Bohuslav Sobotka was due to become prime minister on Friday, the Czech Republic's 11th since the country became independent in 1993. Mr Sobotka, who leads the leftist Social Democrats, is currently putting the finishing touches to a three-party coalition, but the question on everyone's lips is will this government be any more stable than previous ones?
Czechs have become used to political instability - they've had little else for the past decade. On the face of it Mr Sobotka will command a firm majority in parliament - 111 of 200 seats - but his largest coalition ally, the ANO party, formed by a billionaire businessman just two years ago, is very much an unknown quality. Mr Sobotka too will have to deal with tensions within his own Social Democrats, after an aborted attempt to get rid of him, as well as thinly veiled hostility from the president.
For now his party colleagues sound optimistic that their chairman does have it takes to lead a government and a country. Libor Rouček is a leading Social Democrat MEP.
“I personally do hope that this government will be successful, will be stable. Because it’s exactly what the country needs. Four years of stability, to concentrate on reforms, and move forwards.”
Looking at Mr Sobotka himself, I think even you as his party colleague would agree he’s not a man who rules with an iron fist, he’s not an incredibly strong leader, someone who’s really charismatic. Do you think he has what it takes to be prime minister of this country for four years?

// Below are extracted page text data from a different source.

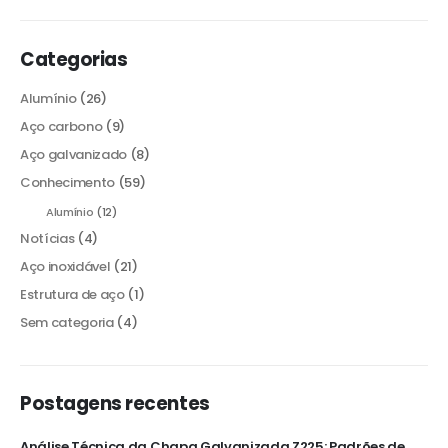
Categorias
Alumínio
(26)
Aço carbono
(9)
Aço galvanizado
(8)
Conhecimento
(59)
Alumínio
(12)
Notícias
(4)
Aço inoxidável
(21)
Estrutura de aço
(1)
Sem categoria
(4)
Postagens recentes
Análise Técnica da Chapa Galvanizada Z225: Padrões de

“I think he does. Yes, it is true, some people say he is not charismatic. But he is hard-working, he is very determined, we could see this in the last couple of months, since the elections, since the crisis within the Social Democratic party. He dealt with the crisis in a very effective manner, sidelined the people who tried to overthrow him. And if we look at the formation of the government, if we look at the way he deals with the president, he is excellent, very effective work. What the country needs is a hard-working, efficient, effective person. And I’m sure Mr Sobotka will be that person.”
But some commentators are less convinced. Petr Just is a lecturer in political science at Prague's Metropolitan University.
“Usually the main problem which appears to be a coalition breaker are the internal affairs of a coalition party. It’s not so much the interaction between the coalition parties, it’s usually the problems within the political party. So actually we can never rule out the situation that a political crisis, political instability will appear, even if we have a government which is backed by 111 members of parliament.”
So clearly some grounds for scepticism. And with the past elected government falling in a spectacular sex, spying and corruption scandal, and President Zeman's installation of an interim cabinet against the wishes of parliament, one can perhaps forgive Czech voters for their rather jaded view of politics.